**EXERCISE OBJECTIVE**
Word for word, set down every line of the entries below from the line with "engedélye, de ezen" to the line with "kereskedik ezekkel a", including both, and no other line.

**LISTED RECORDS**
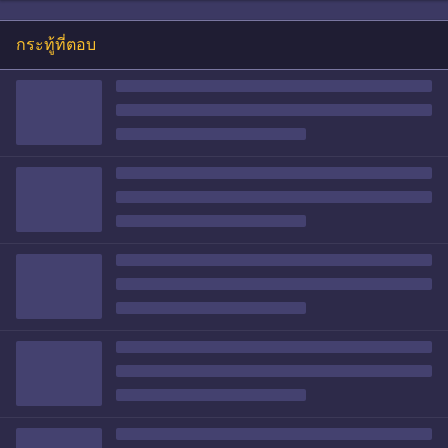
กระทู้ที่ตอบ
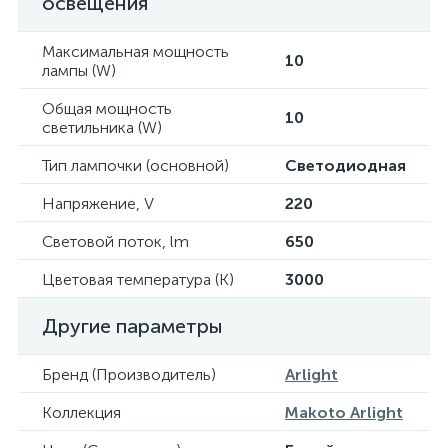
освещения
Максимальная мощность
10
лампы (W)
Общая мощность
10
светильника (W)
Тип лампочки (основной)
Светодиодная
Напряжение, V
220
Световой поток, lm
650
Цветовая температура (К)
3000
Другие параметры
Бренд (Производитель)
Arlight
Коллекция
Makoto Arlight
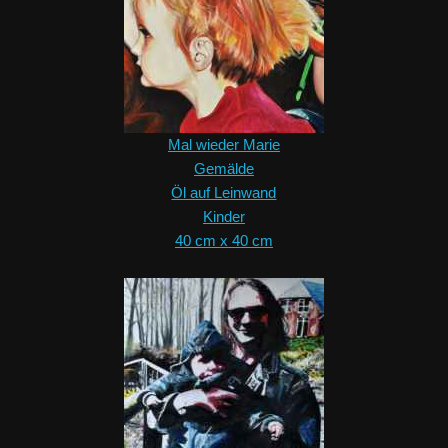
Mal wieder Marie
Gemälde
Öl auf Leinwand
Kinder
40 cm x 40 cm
--
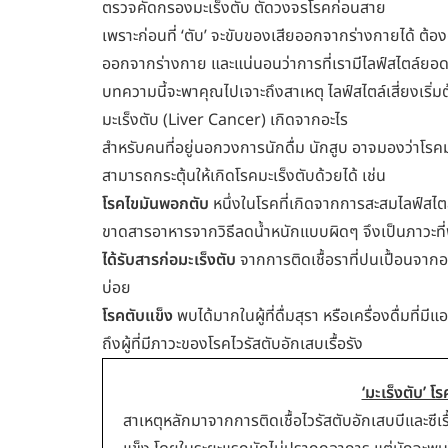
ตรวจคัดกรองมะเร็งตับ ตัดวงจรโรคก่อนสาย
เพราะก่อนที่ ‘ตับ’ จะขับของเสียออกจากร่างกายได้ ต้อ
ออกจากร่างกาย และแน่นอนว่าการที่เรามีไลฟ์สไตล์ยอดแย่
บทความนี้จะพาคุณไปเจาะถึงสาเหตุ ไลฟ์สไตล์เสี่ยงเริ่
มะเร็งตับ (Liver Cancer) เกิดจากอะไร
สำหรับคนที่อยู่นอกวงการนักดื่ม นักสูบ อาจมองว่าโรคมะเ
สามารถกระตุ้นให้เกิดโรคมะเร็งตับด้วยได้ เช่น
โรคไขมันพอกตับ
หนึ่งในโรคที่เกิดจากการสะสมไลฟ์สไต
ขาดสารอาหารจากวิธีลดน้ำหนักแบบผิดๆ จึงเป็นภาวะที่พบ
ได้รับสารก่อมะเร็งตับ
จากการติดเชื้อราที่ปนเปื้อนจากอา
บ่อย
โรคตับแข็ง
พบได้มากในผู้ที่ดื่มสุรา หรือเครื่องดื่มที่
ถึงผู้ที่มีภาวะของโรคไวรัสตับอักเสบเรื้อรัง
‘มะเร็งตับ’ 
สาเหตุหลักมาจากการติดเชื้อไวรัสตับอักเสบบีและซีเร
* * *
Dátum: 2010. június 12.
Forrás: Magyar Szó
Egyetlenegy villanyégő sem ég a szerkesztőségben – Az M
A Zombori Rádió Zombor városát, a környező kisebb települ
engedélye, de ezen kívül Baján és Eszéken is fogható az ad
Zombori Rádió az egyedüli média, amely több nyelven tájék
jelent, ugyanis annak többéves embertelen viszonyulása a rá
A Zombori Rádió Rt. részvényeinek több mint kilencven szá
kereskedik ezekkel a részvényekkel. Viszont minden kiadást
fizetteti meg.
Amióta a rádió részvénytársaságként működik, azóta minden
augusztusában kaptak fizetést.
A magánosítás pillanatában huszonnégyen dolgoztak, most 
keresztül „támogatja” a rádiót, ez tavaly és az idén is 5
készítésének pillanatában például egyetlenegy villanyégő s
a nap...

**YOUR SOLUTION**
engedélye, de ezen kívül Baján és Eszéken is fogható az ad
Zombori Rádió az egyedüli média, amely több nyelven tájék
jelent, ugyanis annak többéves embertelen viszonyulása a rá
A Zombori Rádió Rt. részvényeinek több mint kilencven szá
kereskedik ezekkel a részvényekkel. Viszont minden kiadást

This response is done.